I've just been checking the development version and these things are all working correctly, including when a pause or stop occurs in a buffered audio stream.

Let us know what you think -- is this enough for you to be able to proceed?

mikebrady commented 2 years ago

(I should add that much of the remote control stuff doesn't work reliably with AirPlay 2.)

andreadaoud commented 2 years ago

As you've said, remote control is not very reliable. Instead, I found that this code will always be executed when pause / resume playing. Also, every time playing is resumed, this code will be called. The logic around these snippets are too long, I'm not very familiar with AirPlay protocol, but I think there might be some reliable way to detect pause / resume?

mikebrady commented 2 years ago

Yeah, it's a pretty complicated situation.

There are three protocols -- "classic" AirPlay, AirPlay 2 Realtime Streams and AirPlay 2 Buffered Streams. Then there are the different clients -- iOS, macOS (Apple Silicon and Intel), AppleTV, HomePod mini, Sonos, etc. all with different apps and different versions. From experience, they all can have significantly different behaviours.

For instance, the first piece of code you reference relates to Buffered Audio. The second piece of code relates to all audio, but may be called more than once when playing starts or is resumed.

Added to that is the desire to ensure that the processing of the metadata or associated scripts -- at events like pause, resume, etc. in Shairport Sync -- does not block the threads processing commands or audio unless requested.

The common things for all streams, of course, is:

  1. The stream of PCM audio.
  2. The timing of specific frames of audio relative to the sender's clock.
  3. The timing of the sender's clock relative a local clock.

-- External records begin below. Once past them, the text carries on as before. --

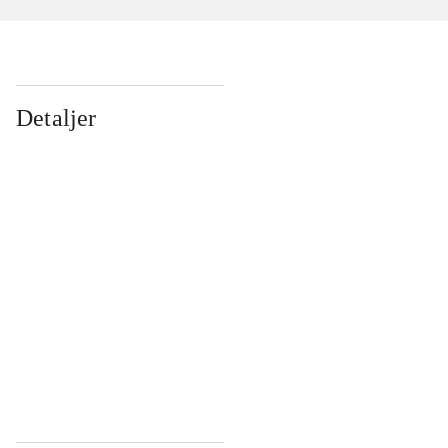
Detaljer
...
...
...
...
...
...
...
...
...
...
...
...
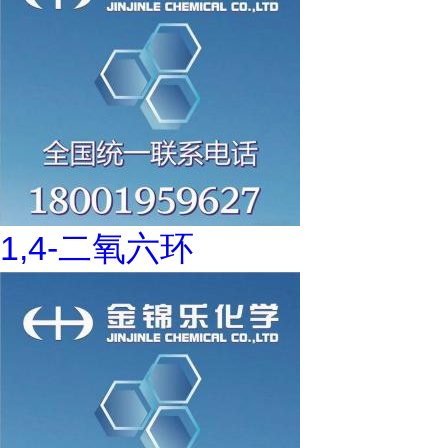
1,4-二氧六环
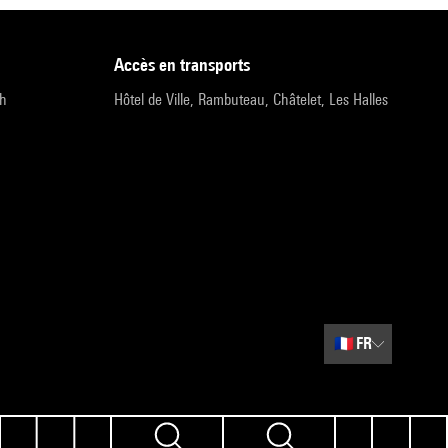
accès en transports
9h
Hôtel de Ville, Rambuteau, Châtelet, Les Halles
🇫🇷
FR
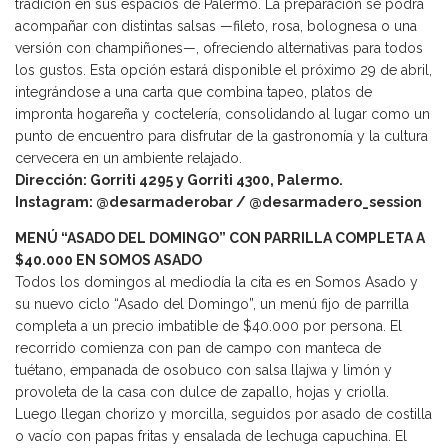
tradición en sus espacios de Palermo. La preparación se podrá
acompañar con distintas salsas —fileto, rosa, bolognesa o una
versión con champiñones—, ofreciendo alternativas para todos
los gustos. Esta opción estará disponible el próximo 29 de abril,
integrándose a una carta que combina tapeo, platos de
impronta hogareña y coctelería, consolidando al lugar como un
punto de encuentro para disfrutar de la gastronomía y la cultura
cervecera en un ambiente relajado.
Dirección: Gorriti 4295 y Gorriti 4300, Palermo.
Instagram: @desarmaderobar / @desarmadero_session
MENÚ “ASADO DEL DOMINGO” CON PARRILLA COMPLETA A
$40.000 EN SOMOS ASADO
Todos los domingos al mediodía la cita es en Somos Asado y
su nuevo ciclo “Asado del Domingo”, un menú fijo de parrilla
completa a un precio imbatible de $40.000 por persona. El
recorrido comienza con pan de campo con manteca de
tuétano, empanada de osobuco con salsa llajwa y limón y
provoleta de la casa con dulce de zapallo, hojas y criolla.
Luego llegan chorizo y morcilla, seguidos por asado de costilla
o vacío con papas fritas y ensalada de lechuga capuchina. El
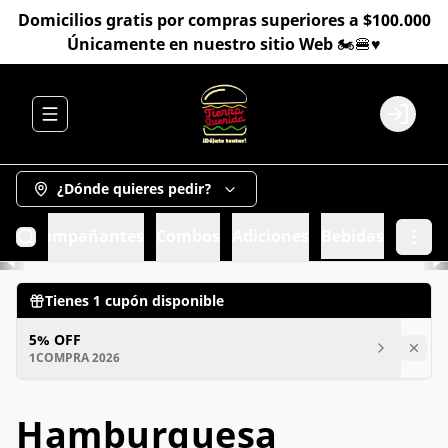
Domicilios gratis por compras superiores a $100.000
Únicamente en nuestro sitio Web 🏍️🍔♥️
Abrir menu de navegación
Login
¿Dónde quieres pedir?
sa
Acompañantes
Combos
Adiciones
Bebidas
Tienes
1
cupón disponible
5% OFF
1COMPRA 2026
Hamburguesa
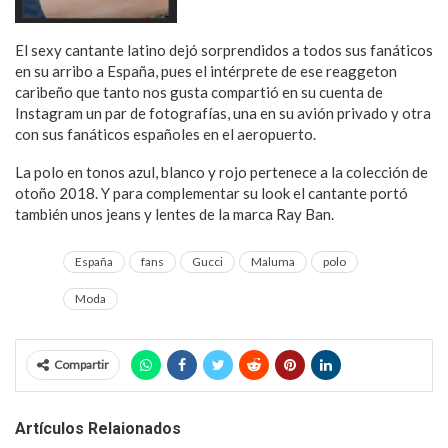
El sexy cantante latino dejó sorprendidos a todos sus fanáticos
en su arribo a España, pues el intérprete de ese reaggeton
caribeño que tanto nos gusta compartió en su cuenta de
Instagram un par de fotografías, una en su avión privado y otra
con sus fanáticos españoles en el aeropuerto.
La polo en tonos azul, blanco y rojo pertenece a la colección de
otoño 2018. Y para complementar su look el cantante portó
también unos jeans y lentes de la marca Ray Ban.
España
fans
Gucci
Maluma
polo
Moda
Compartir
Artículos Relaionados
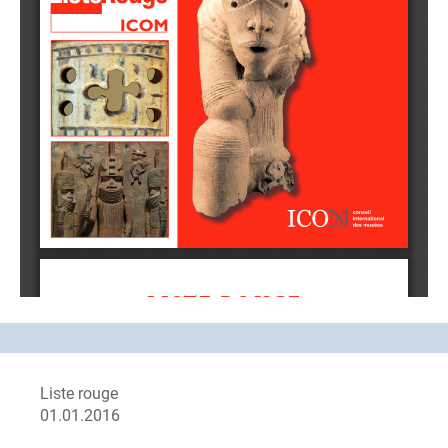
Liste rouge
01.01.2016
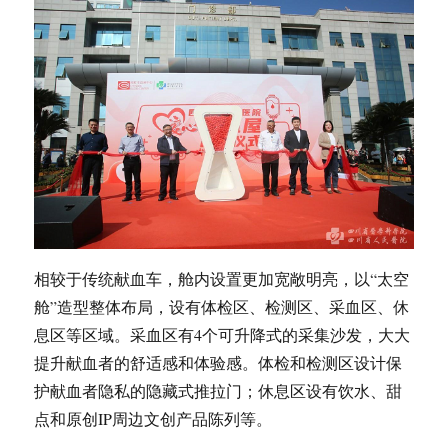
相较于传统献血车，舱内设置更加宽敞明亮，以“太空
舱”造型整体布局，设有体检区、检测区、采血区、休
息区等区域。采血区有4个可升降式的采集沙发，大大
提升献血者的舒适感和体验感。体检和检测区设计保
护献血者隐私的隐藏式推拉门；休息区设有饮水、甜
点和原创IP周边文创产品陈列等。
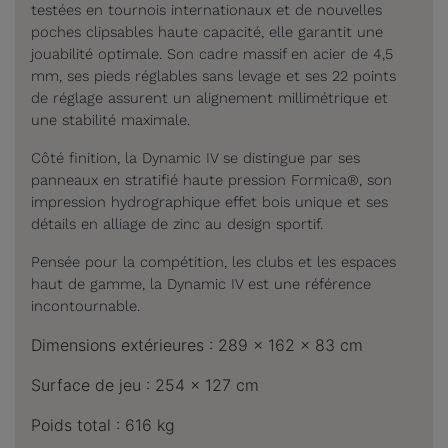
testées en tournois internationaux et de nouvelles
poches clipsables haute capacité, elle garantit une
jouabilité optimale. Son cadre massif en acier de 4,5
mm, ses pieds réglables sans levage et ses 22 points
de réglage assurent un alignement millimétrique et
une stabilité maximale.
Côté finition, la Dynamic IV se distingue par ses
panneaux en stratifié haute pression Formica®, son
impression hydrographique effet bois unique et ses
détails en alliage de zinc au design sportif.
Pensée pour la compétition, les clubs et les espaces
haut de gamme, la Dynamic IV est une référence
incontournable.
Dimensions extérieures : 289 x 162 x 83 cm
Surface de jeu : 254 x 127 cm
Poids total : 616 kg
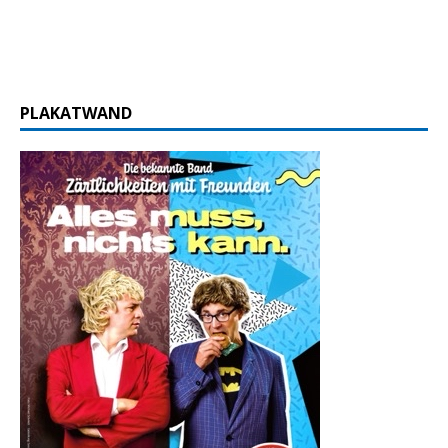
PLAKATWAND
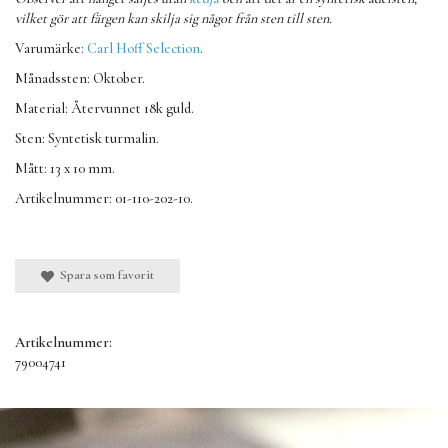
vilket gör att färgen kan skilja sig något från sten till sten.
Varumärke:
Carl Hoff Selection
.
Månadssten: Oktober.
Material: Återvunnet 18k guld.
Sten: Syntetisk turmalin.
Mått: 13 x 10 mm.
Artikelnummer: 01-110-202-10.
Spara som favorit
Artikelnummer:
79004741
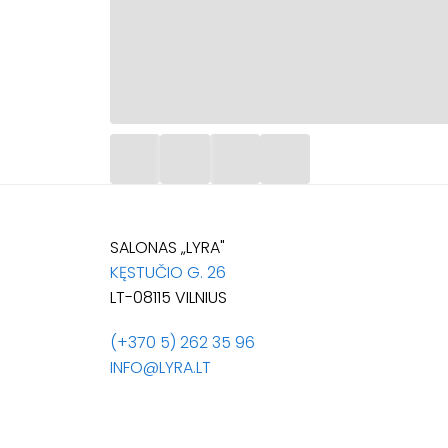
SALONAS „LYRA"
KĘSTUČIO G. 26
LT-08115 VILNIUS
(+370 5) 262 35 96
INFO@LYRA.LT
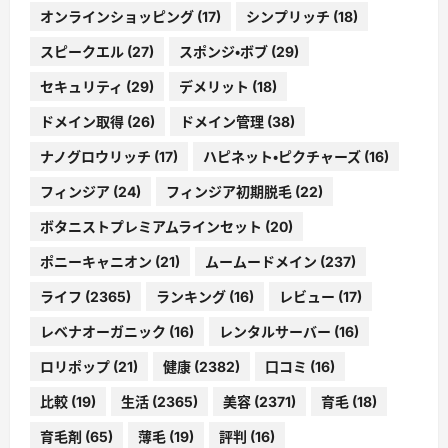
オンラインショッピング
(17)
シンプリッチ
(18)
スピークエル
(27)
スポンジ・ボブ
(29)
セキュリティ
(29)
デメリット
(18)
ドメイン取得
(26)
ドメイン管理
(38)
ナノグロウリッチ
(17)
ハピネット・ピクチャーズ
(16)
フィンジア
(24)
フィンジア初期脱毛
(22)
ボタニストプレミアムラインセット
(20)
ポニーキャニオン
(21)
ムームードメイン
(237)
ライフ
(2365)
ランキング
(16)
レビュー
(17)
レベナオーガニック
(16)
レンタルサーバー
(16)
ロリポップ
(21)
健康
(2382)
口コミ
(16)
比較
(19)
生活
(2365)
美容
(2371)
育毛
(18)
育毛剤
(65)
薄毛
(19)
評判
(16)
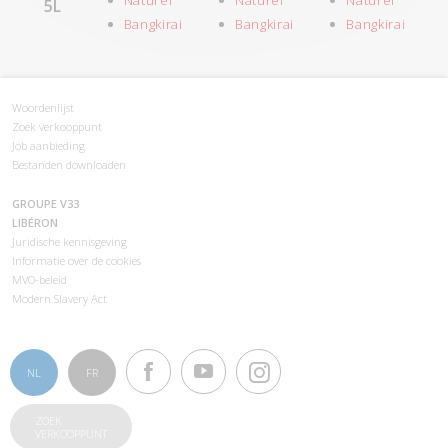
Naturel
Naturel
Naturel
5L
Bangkirai
Bangkirai
Bangkirai
Woordenlijst
Zoek verkooppunt
Job aanbieding
Bestanden downloaden
GROUPE V33
LIBÉRON
Juridische kennisgeving
Informatie over de cookies
MVO-beleid
Modern Slavery Act
NL
FR
ZOEK
VERKOOPPUNT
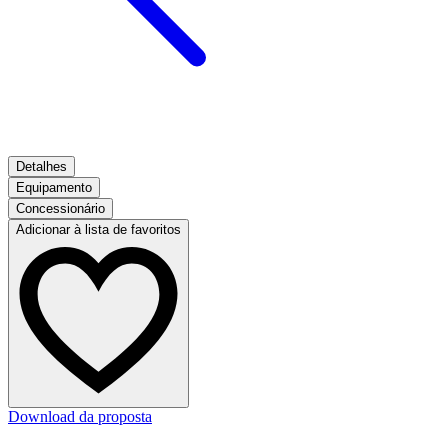
Detalhes
Equipamento
Concessionário
Adicionar à lista de favoritos
Download da proposta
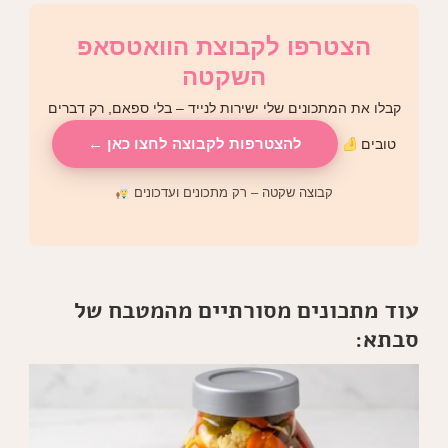
הצטרפו לקבוצת הוואטסאפ
השקטה
קבלו את המתכונים שלי ישירות לנייד – בלי ספאם, רק דברים
להצטרפות לקבוצה לחצו כאן ←
טובים
קבוצה שקטה – רק מתכונים ועדכונים
עוד מתכונים מסורתיים מהמטבח של
סבתא:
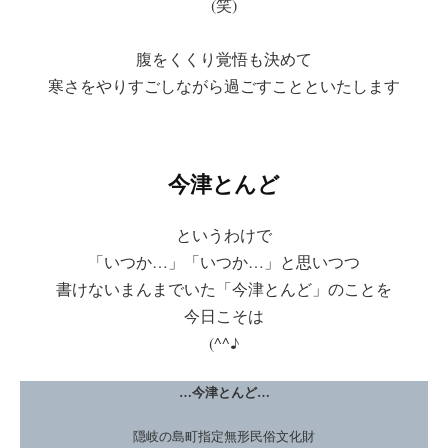
(笑)
腹をくくり覚悟も決めて
寒さをやりすごしながら過ごすことといたします
今津とんど
というわけで
「いつか…」「いつか…」と思いつつ
書けないまんまでいた「今津とんど」のことを
今日こそは
(^^♪
…今津とんど…
隠岐の島町指定無形民俗文化財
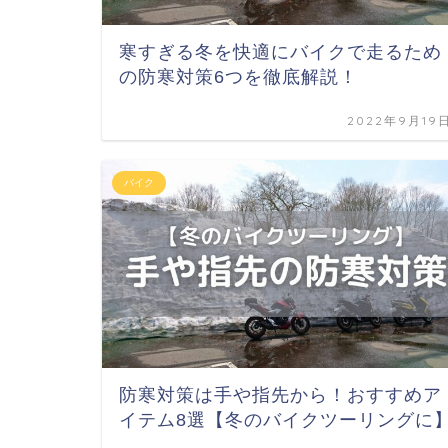
寒すぎる冬を快適にバイクで走るため
の防寒対策6つを徹底解説！
2022年9月19
バイク
防寒対策は手や指先から！おすすめア
イテム8選【冬のバイクツーリングに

The first of these is readily available, but the others are not exposed. Perhaps a simple APl could be devised to provide them to a backend.

andreadaoud commented 2 years ago

Thank you very much for your explanation! I think currently I just need a signal on PCM stream start and stop, preferably exposed through audio_output API and dbus Active property. Do you think if this can be achieved easily? If so, could you please give me some guidance (or, do me a favour to implement it)?

mikebrady commented 2 years ago

Unfortunately, it seems to me that a reliable start/stop signal has to be deduced from the behaviour of the PCM stream.

Crudely, if the PCM stream is there, the stream is running; otherwise the stream isn't running. Your backend could do this by checking what comes in together with its timing information (as outlined above). If the stream was delivered a little ahead of time, say 100 ms or so, you might have time to pass on the stream, the timing and any supervisory signals to the next part of the processing chain.

From my perspective, it would be possible to provide that expanded timing. You can already get the stream a small fixed amount of time ahead of when it's meant to be played. Generating a stop/start signal inside Shairport Sync would be a fair bit of work, I'm afraid.

Separately, have you looked at the convolution code that is already available in Shairport Sync? It processes the audio and then "gives it back" to Shairport Sync for it to be output through an existing backend. In a similar way, I wonder if you could send audio out to CamillaDSP, get if back and then forward it on to Shairport Sync for output. Anyway, it's just a thought, and it is a bit different from your plan.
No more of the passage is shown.